Computing: Software Tools and Solutions

My personal blog

Tips on Weight Loss - 3 Helpful Tips for Parents to Lose Weight during the Autumn Months and Holiday

Are you worried about gaining weight during the fall and winter months? Well don't worry, while it is challenging enough to maintain your weight, you can actually lose weight during the fall and w...



How To Transfer Data From One Hard Drive To Another

Did you know that trying to transfer data from one hard drive to another is a big computing headache? I always face this problem when I try to upgrade my system. How do I ever get the data in my ...


Miniature Pinscher Dogs, A Little Dog With A Big Attitude

Many people who are shopping for a small dog do not want a dog that is a purse dog, or a dog that is carried around a pampered. Perhaps you are seeking a small dog because you have a small home, yet y...

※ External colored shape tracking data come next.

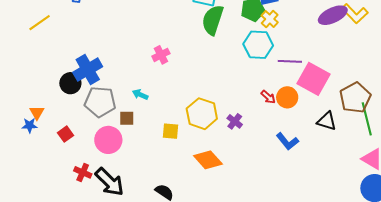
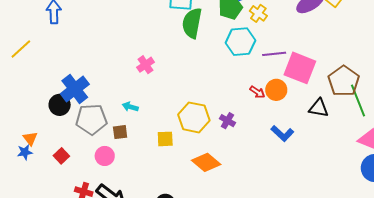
yellow cross: (270, 19) -> (258, 13), moved
pink circle: (108, 140) -> (105, 156), size x0.7

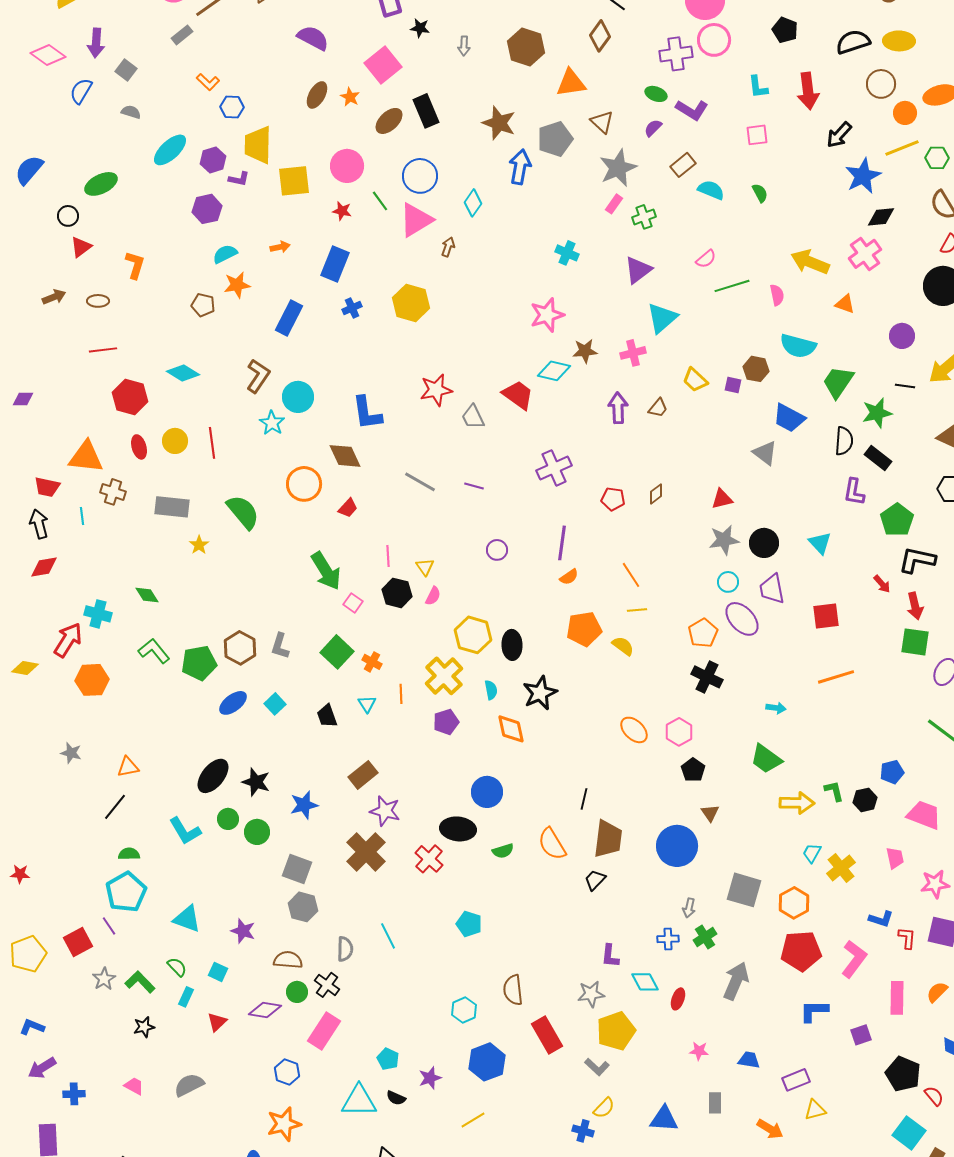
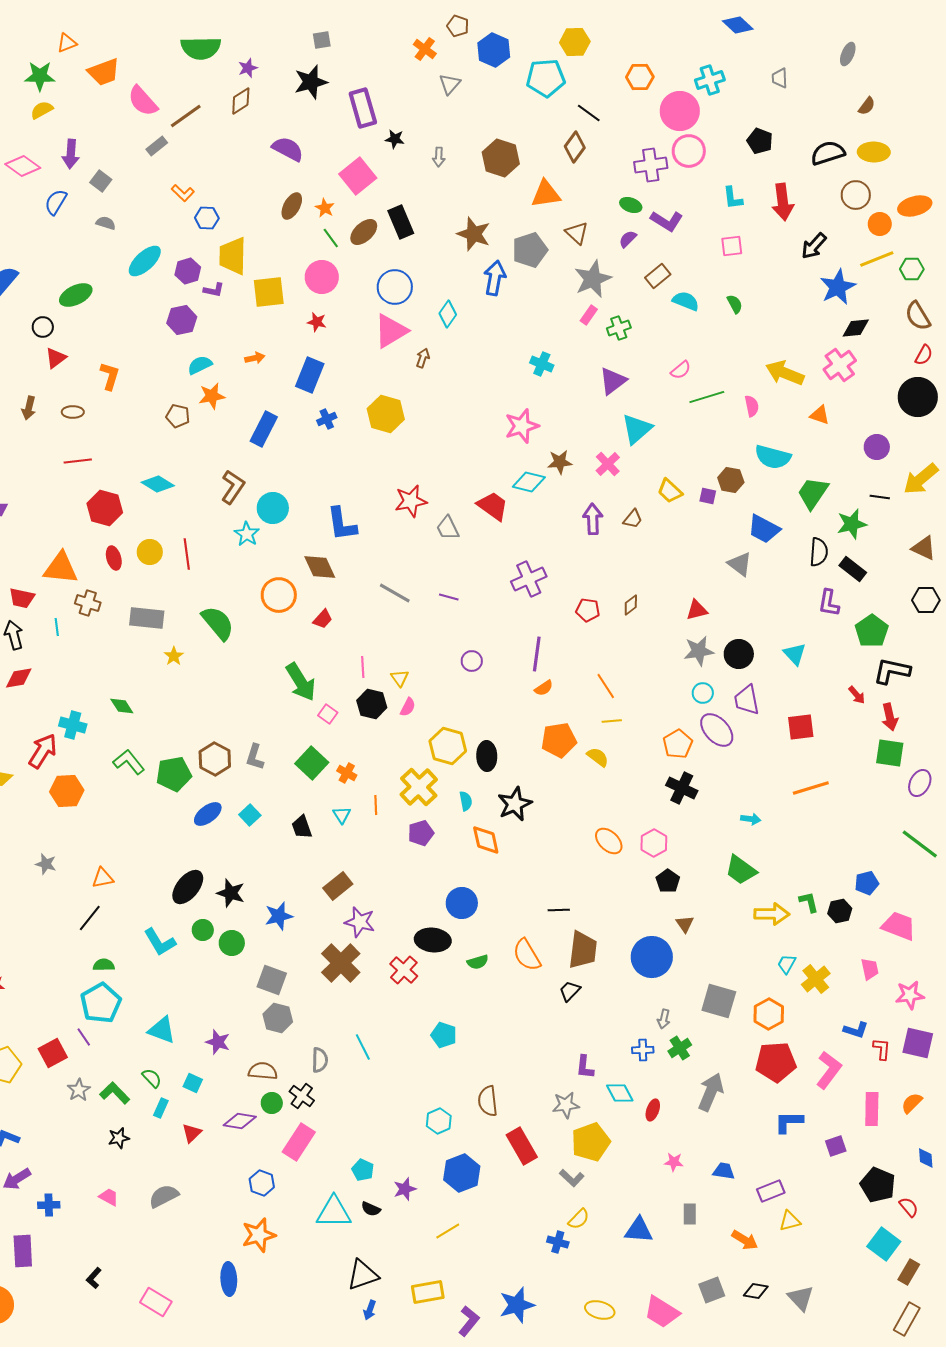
green line: (380, 201) -> (331, 238), moved
brown arrow: (54, 297) -> (29, 408), turned 125
pink cross: (633, 353) -> (608, 464), turned -30
black line: (584, 799) -> (559, 910), turned 75

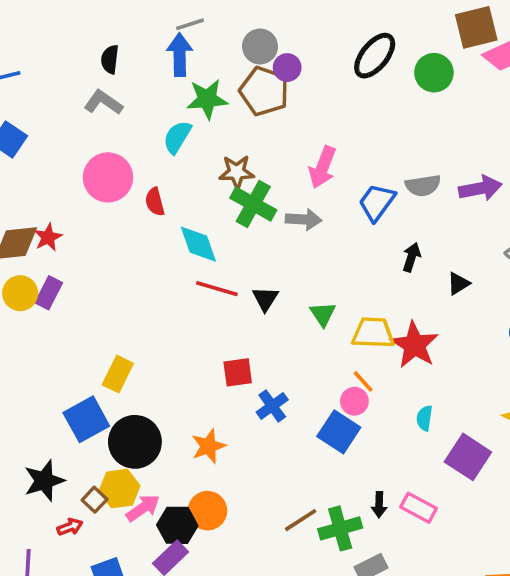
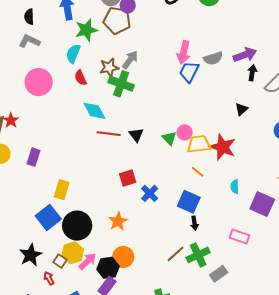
pink arrow: (323, 167) -> (184, 52), moved
red semicircle: (155, 202) -> (80, 78), moved
gray arrow: (304, 219) -> (130, 60), moved, turned -48
black arrow: (411, 257) -> (252, 73), moved
purple rectangle: (49, 293) -> (34, 157), moved
pink circle: (354, 401) -> (185, 132), moved
black arrow: (379, 505) -> (194, 223), moved
red arrow: (70, 527) -> (49, 278), turned -88

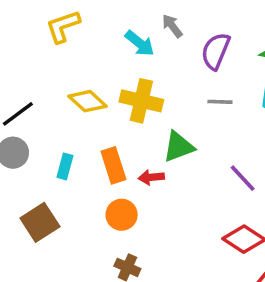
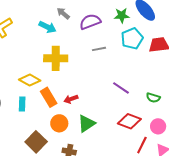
purple semicircle: (216, 51) -> (90, 22), turned 60
yellow diamond: (88, 101) -> (30, 80), moved
green triangle: (178, 147) -> (86, 124), moved
brown square: (40, 222) -> (36, 142), moved

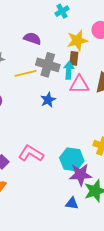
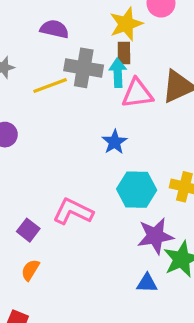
blue star: (48, 100) -> (115, 142), moved
cyan hexagon: (72, 159) -> (137, 190), moved

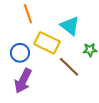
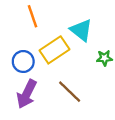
yellow rectangle: (47, 43) -> (55, 50), turned -60
brown line: (69, 67) -> (70, 92), moved

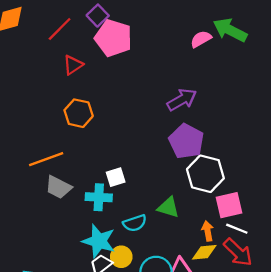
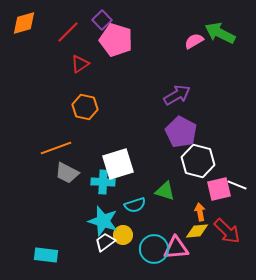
white square: (116, 177) -> (118, 164), size x1.8
white line: (237, 229) -> (237, 185), moved

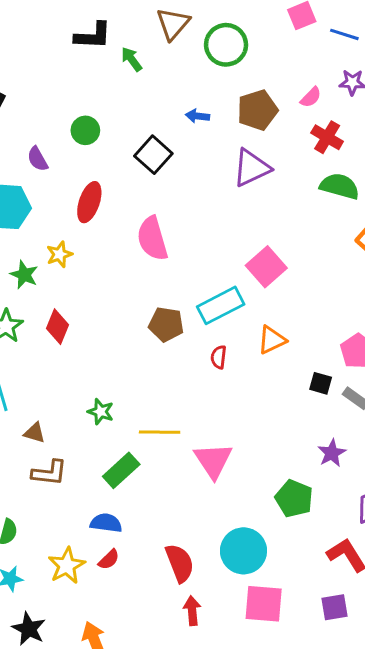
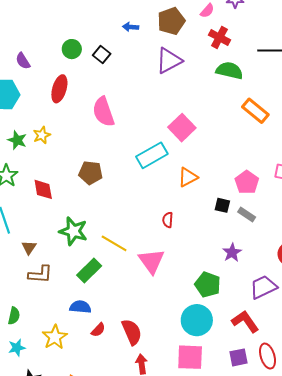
green circle: (85, 130) -> (72, 49), moved
black square: (153, 155) -> (102, 55), size x0.7
yellow star: (59, 254) -> (42, 135), moved
brown pentagon: (166, 324) -> (91, 173), moved
red diamond: (57, 327) -> (43, 189), moved, turned -30
red semicircle: (219, 357) -> (168, 220), moved
green star: (101, 412) -> (73, 231), size x1.6
yellow line: (160, 432) -> (114, 243), turned 32
brown triangle: (35, 433) -> (29, 248), turned 49
cyan circle: (243, 551) -> (197, 320), moved
red semicircle: (109, 560) -> (98, 330), moved

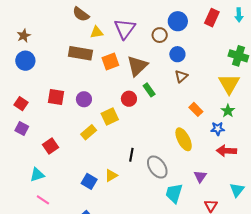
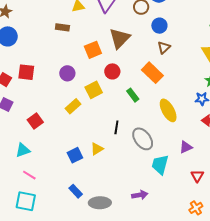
brown rectangle: (80, 53) -> (62, 27), size x0.6
orange square: (110, 62) -> (93, 50), moved
green rectangle: (149, 90) -> (133, 95), moved
red square: (56, 97) -> (26, 72), moved
orange rectangle: (196, 109) -> (152, 73), moved, size x1.5
purple triangle: (200, 176) -> (186, 147), turned 32
blue square: (89, 181) -> (75, 155), turned 35

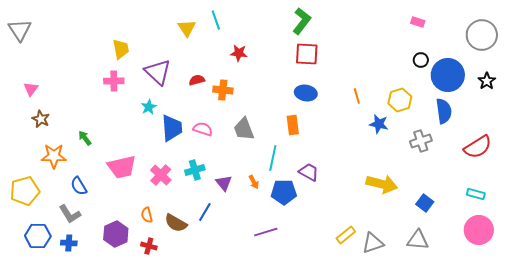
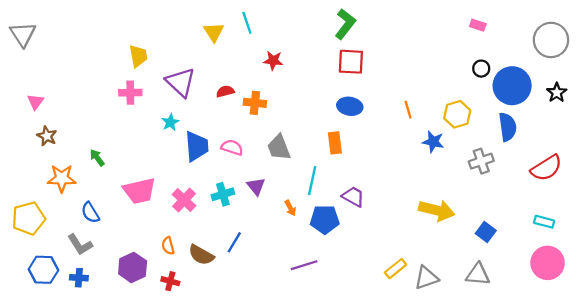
purple triangle: (224, 183) -> (256, 186), moved

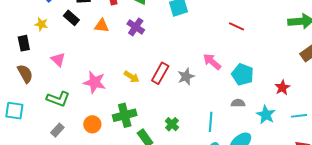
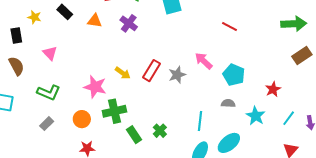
pink star: (95, 82) -> (95, 87), moved
cyan line: (299, 116) -> (289, 118), turned -49
green cross: (172, 124) -> (160, 131), moved

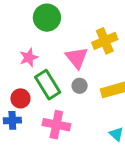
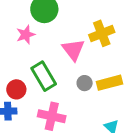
pink star: (29, 57) -> (26, 35), moved
gray circle: (80, 86) -> (85, 83), moved

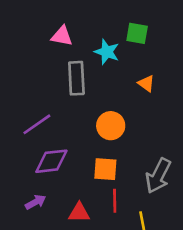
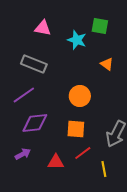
gray rectangle: (76, 78) -> (34, 64), moved, turned -65
red line: (115, 201) -> (83, 153), turned 54

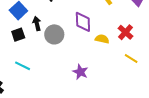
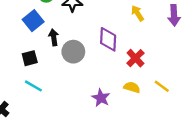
red cross: (125, 32) -> (135, 58), moved
black square: (18, 35) -> (30, 58), moved
yellow semicircle: (102, 39) -> (132, 87), moved

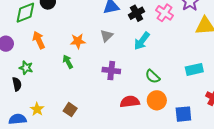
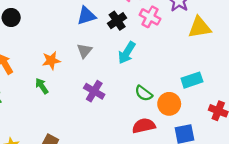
purple cross: (111, 71) -> (94, 91), turned 30
orange circle: (157, 100) -> (169, 104), moved
red semicircle: (130, 102) -> (144, 126), moved

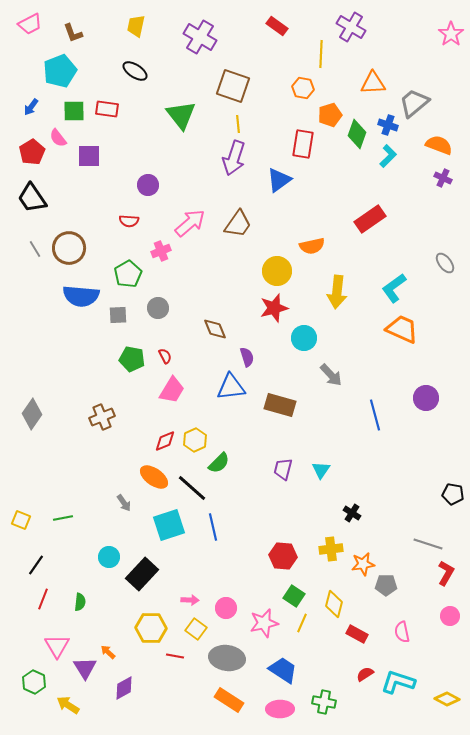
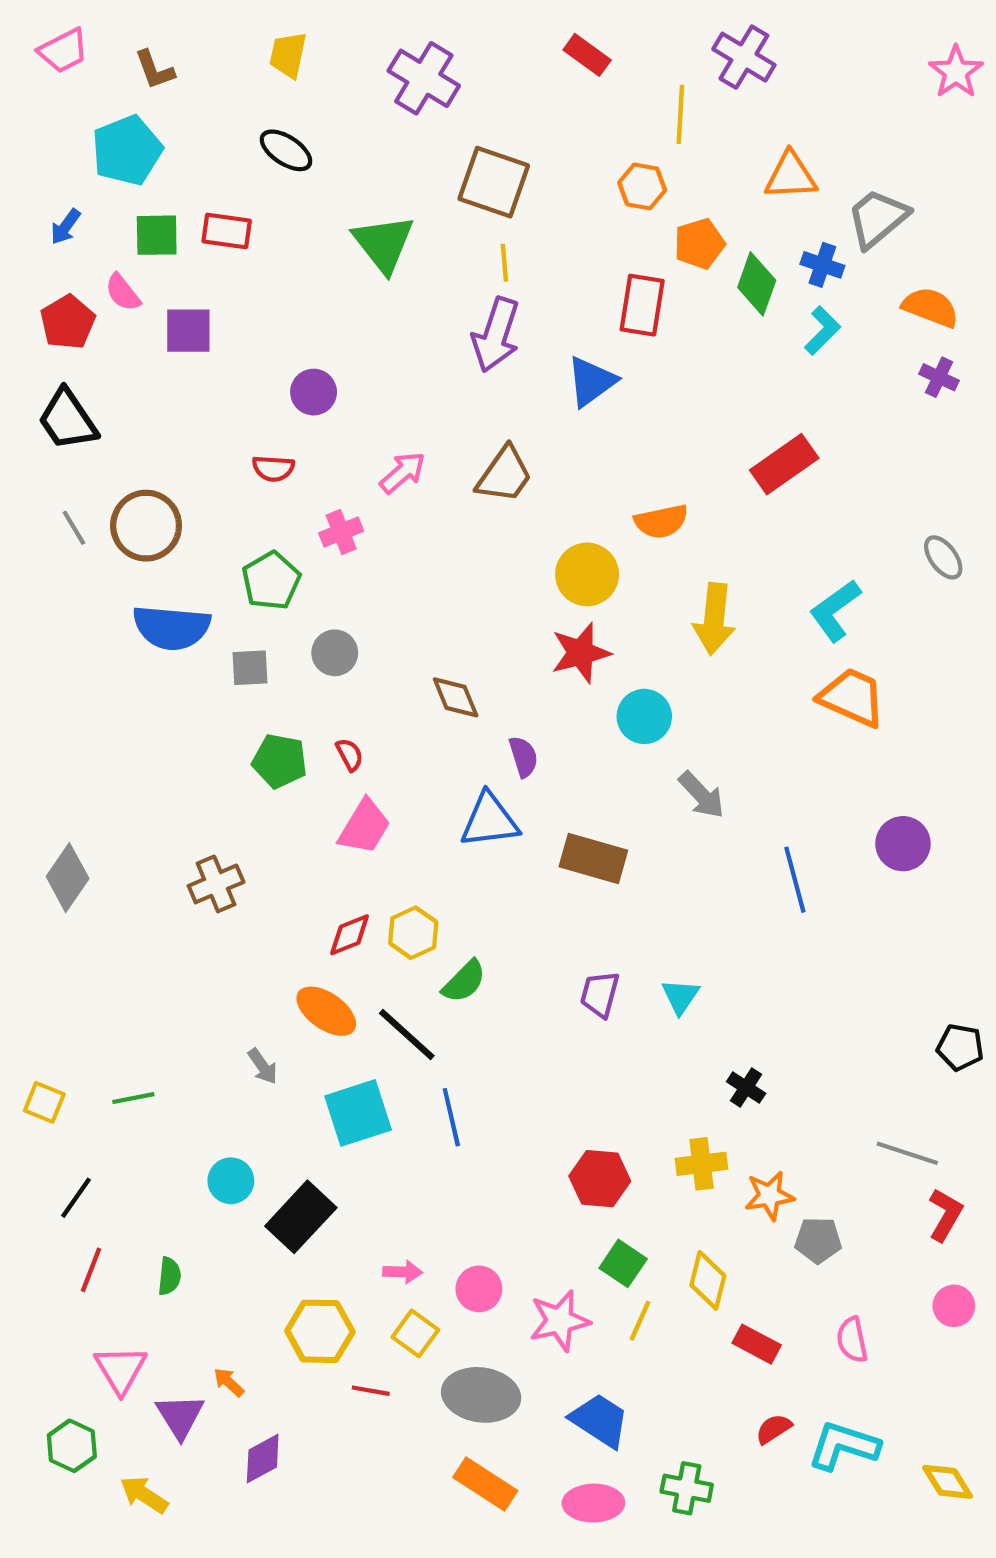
pink arrow: (190, 223) -> (403, 473), size x0.7
yellow diamond: (447, 699) -> (947, 1482), turned 30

Cell Phone Contract Deals And Technologies

Gone are the days when people used to depend on the land phones to communicate their messages. Welcome to the age of cell phones (telefone cellular) where sending your message across to someon...


5 Important Things You Should Know About Drinking Water

It seems in life that most people take for granted the things that are most important to them and drinking water is no exception. It is a fact that no one can survive without clean pure drinking wate...


How To Make Full Use Of MCSE Brain Dumps?

MCSE stands for Microsoft Certified Systems Engineer. This is a professional designation given to a person who has cleared the credit-by-exam conducted by Microsoft Corporation. This course is one of ...


Security and Your PC

I.P. security cameras provide a lot of functionality at a fraction of the cost of old style secur...


ACT! Software Takes Customer and Contact Management to the Next Level

When it comes to software solutions that improve your productivity by enabling you to manage your contacts and customers, over the past 20 years ACT! has proven that is unparalleled. According to ACT ...


Evidence Neutralizer Review - Good Or Bad?

I decided to write this Evidence Neutralizer review after having a chance to see everything the product offers. If you're worried about somebody spying on your internet browsing habits or if you are c...


Hide your data

This article is to help those whom need to hide and protect their data from virus, hackers, and other problems. The idea is simple since that manufacturers are using hidden partitions to secures sensi...


The Most Simplest Way To Unhide A Hidden Partition

on I realized that the solution that I brought was rather difficult for the newbies, I thus sought and tried out various solutions and programs until I find this terrible little software, I named PART...


Drop That Cellphone and Back Away Slowly

At the block party last night (I brought, shockingly, beans) we had much discussion of my proposal to stage an 18th Century Weekend. I've discussed it here before: Participants would agree to eschew, and also shun and abhor and possibly deride, the technological short-cuts and "conveniences" that have shredded the timeless social fabric of the village. You want to tend your backyard garden, but you wind up lost in Northern Virginia trying to find the birthday party in some godforsaken place called Bailey's Crossroads.

At bare minimum I think the weekend would bar the use of email, TV, phone, cellphone and automobile. Those are the key technologies that disrupt village life. Also any isolating technologies such as ipods with earphones. The question, as always, is how far to take it. I'd want to keep my fridge plugged in, and the furnace going if its freezing outside. The phone allows us to keep in touch with distant parents. Do we tell Mom that we can't call this weekend, or do we just call anyone and keep a diary of our exemptions, exceptions, and contraveniences? I think the contraveniences, if documented honestly, will help us understand the success of the weekend at the debrief.

Another question: Why the 18th century and not the 19th century or, for that matter, the 17th, 16th or 15th? Conceivably we might start with the 18th and then jump back in time to, say, the 14th century, complete with twice-a-day wagon rides through the village with cries of "Bring out yer dead!"

The 18th Century was more pre-technological than the 19th, when, as early as 1844, Samuel Morse figured out how to send messages across great distances, and soon people were dropping cables under the Atlantic.

But in reality we're not trying to recreate the past, much of which was, let us state clearly, a grinding horror. We're just trying to find ways to connect, be a bit more local, and neighborly, and maybe have more face-to-face conversations, and get a little exercise walking to the coffee shop rather than burning gasoline.

Simply turning the clock back to 1990 -- and quitting email for a couple of days -- would be liberating and revelatory. Maybe it should just be 1980s weekend, performed to the soundtrack of Madonna, Michael Jackson and Duran Duran.